Jürgen Hubbert, the man who modernized Mercedes-Benz, always struck people as one of the least ego-driven big-time auto executives they ever met.
It might have been his selflessness that allowed Hubbert to last 15 years as head of Mercedes-Benz, one of the hottest seats in the car business. The brand is considered a national treasure in Germany, so public scrutiny is intense and unrelenting.
Hubbert fought hard as Mercedes went through the traumatic A-class tip-over crisis in 1997. But he never fought for himself -- only for the car and the company.
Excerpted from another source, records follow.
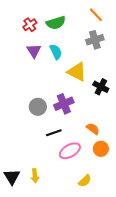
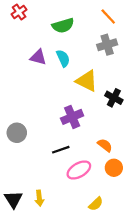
red cross: (30, 25) -> (19, 12), moved
purple triangle: (34, 51) -> (38, 57), turned -42
gray circle: (38, 107) -> (17, 133), moved

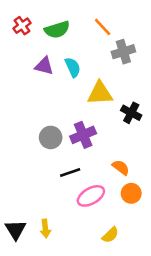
red cross: (19, 12) -> (22, 26), moved
orange line: (108, 16) -> (103, 27), moved
green semicircle: (63, 26) -> (57, 30), moved
yellow triangle: (87, 81) -> (100, 93), turned -30
gray circle: (17, 133) -> (51, 137), moved

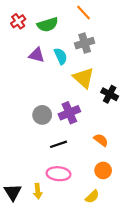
orange line: (103, 27) -> (84, 13), moved
gray cross: (123, 52) -> (85, 43), moved
yellow triangle: (100, 93) -> (84, 78), turned 45
orange circle: (131, 193) -> (103, 170), moved
pink ellipse: (91, 196) -> (58, 174), moved, turned 35

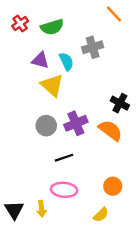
orange line: (84, 13) -> (114, 14), moved
yellow triangle: (84, 78) -> (52, 85), moved
orange semicircle: (101, 140) -> (110, 130), moved, size x1.5

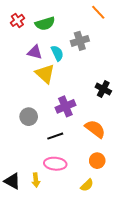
gray circle: (46, 126) -> (29, 117), moved
orange semicircle: (110, 130) -> (95, 129), moved
black triangle: (14, 210) -> (12, 181), turned -30

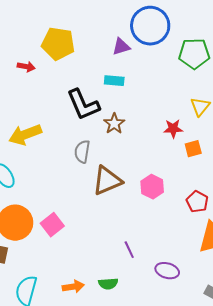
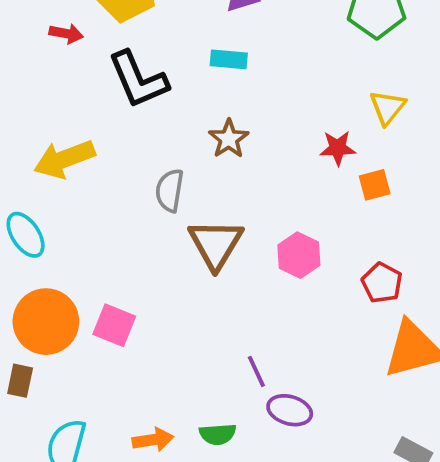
black L-shape: (83, 105) -> (138, 80), moved
brown triangle: (107, 181) -> (216, 244), turned -36
pink square: (52, 225) -> (114, 325), turned -30
purple ellipse: (167, 271) -> (290, 410), moved

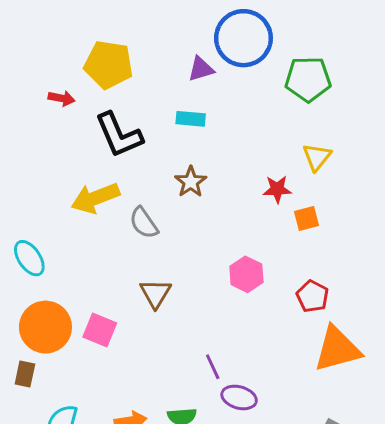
yellow arrow: (64, 159) -> (95, 198), moved
gray semicircle: (170, 190) -> (144, 223), turned -44
brown triangle: (216, 244) -> (155, 293), moved, size x0.7

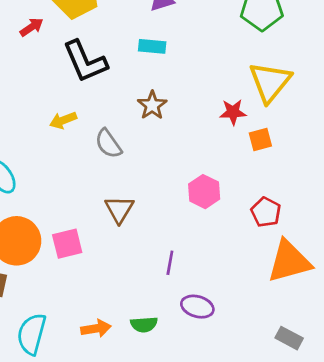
red arrow: (62, 98) -> (32, 27), turned -45
yellow triangle: (317, 157) -> (270, 82), size x1.6
yellow arrow: (95, 198) -> (63, 120), size x0.6
pink square: (100, 330) -> (67, 244), turned -36
purple line: (213, 367) -> (170, 263), moved, turned 35

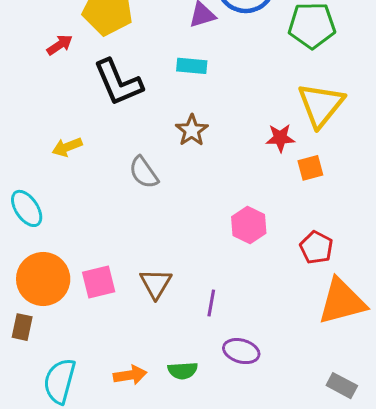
yellow arrow: (63, 120) -> (67, 147), moved
brown triangle: (119, 209) -> (156, 284), moved

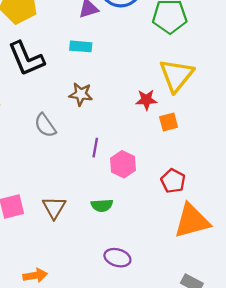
brown star: (192, 130) -> (81, 94), turned -30
purple line: (211, 303) -> (95, 148), moved
green semicircle: (183, 371) -> (102, 205), moved

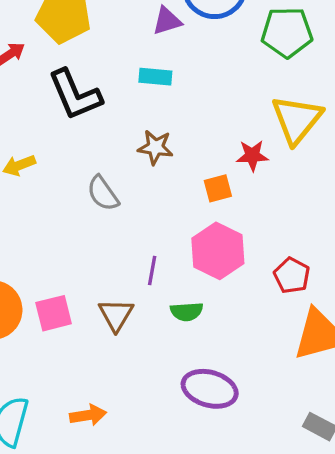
orange square: (169, 122) -> (218, 188), moved
purple line: (95, 148) -> (152, 271), moved
pink hexagon: (123, 164) -> (218, 251), size x1.4
purple ellipse: (117, 258) -> (210, 389), size x1.4

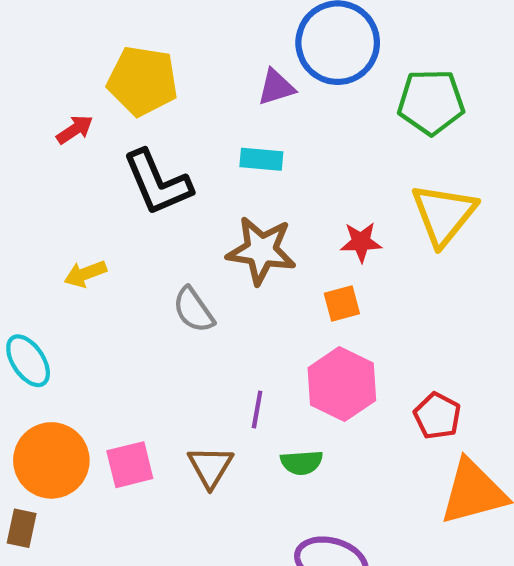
brown star: (155, 147) -> (261, 250), size x1.5
red star: (252, 156) -> (361, 242), moved

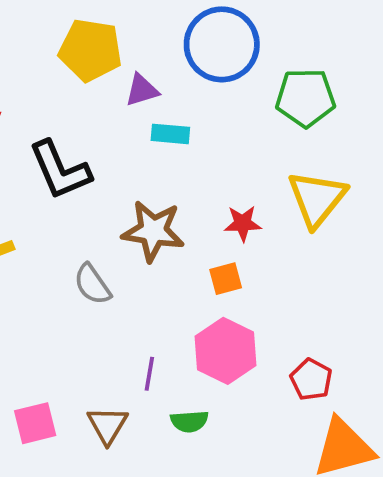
yellow pentagon: (143, 81) -> (90, 50), moved
purple triangle: (276, 87) -> (142, 90), moved
cyan rectangle: (261, 159) -> (170, 134), moved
Two men were under tremendous pressure after a Swedish car magazine rolled an A class in an "elk test" maneuver: Hubbert and Mercedes' young sales and marketing boss, Dieter Zetsche.
Zetsche had been Mercedes' product development head when the A class was being developed, so he was vulnerable. But Hubbert was ready to take the blame.
"Dieter is a young man with a young family," he told a colleague. "I've had a great career. I'll go."
In the end, neither man had to leave. Hubbert moved swiftly and decisively, taking the engineering and public relations steps needed to save the A class.
Zetsche survived to become CEO of the Chrysler division.
Hubbert, who plunged Mercedes into segments and doubled its worldwide sales, officially stepped down October 1. Eckhard Cordes, 53, who headed the commercial vehicles division, is the new boss of the Mercedes Car Group.
Hubbert joined the company in 1965 as a young engineer and has been in charge of the Mercedes passenger-car business since 1989. Now 65, Hubbert will head DaimlerChrysler's executive automotive committee until April, when he will retire.
He could say 'no'
Hubbert may have been the only man that all-powerful DaimlerChrysler Chairman Jürgen Schrempp ever feared.
"Hubbert was someone who could say 'no' to Schrempp," said a German senior executive. "He earned the money that Schrempp could spend."
Had he wanted to, many believe Hubbert could have become the head of Daimler-Benz.
But Hubbert's ambition had limits. He seemed happy as long as he was designing, manufacturing and selling Mercedes-Benz cars.
Tanned, silver-haired, aristocratic in appearance and manner, Hubbert did things his predecessors at Mercedes vowed they would never do -- such as build a plant in the US. He also produced the M class SUV, the A class and oversaw the launch of both the Smart microcar and Maybach super-luxury brands.
He expanded the Mercedes product line far beyond what it was when he took over from Werner Niefer. Under Hubbert, the Mercedes vehicle range has grown from five vehicles to 18.
When he took over in 1989, he inherited an overengineered S-class sedan developed under previous management. The car was too big, too heavy, too complex, and Hubbert knew it. He also said it. He was the most candid car executive in Europe.
The S class sold, but it looked silly compared with its sleek BMW 7-series rival. Hubbert spent his career steering Mercedes from the legacy of that S class.
Voice of reason
"He brought to Mercedes a gentlemanly style of behavior as a competitor," said former BMW CEO Eberhard von Kuenheim. "He accepted that it was his duty to be a competitor, but it was on a very friendly basis."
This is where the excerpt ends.